NL MVP (Super Sleeper Pick) - Matt Kemp, LAD

This sounds like complete lunacy. Consider this though; the Dodgers should be in contention all year in the NL West. Assuming they do this, their young studs need to step up. From all I have read, the one with the most upside is Matt Kemp. Now, if Kemp puts the Dodgers on his back in September and carries them to a division crown in September all while finishing the year with a .320/30/110 line then he certainly could steal the MVP from a more deserving candidate. I'm not saying I'd bet my life on this or anything, but this is a Super Sleeper Pick and as such requires a few leaps of faith.

NL Cy Young (Bandwagon Pick) - Johan Santana, NYM
Kind of a no-brainer right?
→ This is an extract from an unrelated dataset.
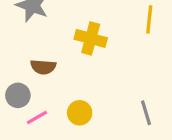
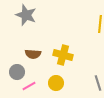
yellow cross: (91, 38) -> (63, 55), moved

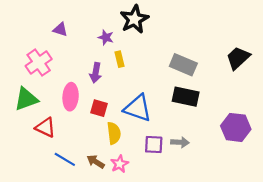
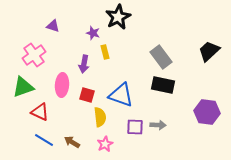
gray rectangle: (183, 65) -> (161, 57), turned 30
blue line: (65, 159) -> (44, 140), moved
brown arrow: (96, 162) -> (72, 142), moved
The AL's best pitcher since 2004 moves to one of the best teams in the weaker league and seems ready to blaze through the competition. If Santana is healthy then there is really no reason why he should not cruise to this. If Santana is not completely healthy and all that talk about his possibly hurt shoulder or elbow and his lackluster last two months of last season is actually legit, then things might not go so swimmingly. Let's also not forget the last time a pitcher of Santana's ilk switched leagues to a New York team. Remember the Randy Johnson experience for the Yankees? Not too sweet right? And remember all the hype of him winning 25 games prior to the 2005 season? Exactly. I'm not saying that the situations are the same - Santana is younger for one and secondly he is downgrading from AL to NL unlike Johnson who upgraded - but I'm just providing a bit of a reality check to all the people who seem to be already handing him the Cy Young.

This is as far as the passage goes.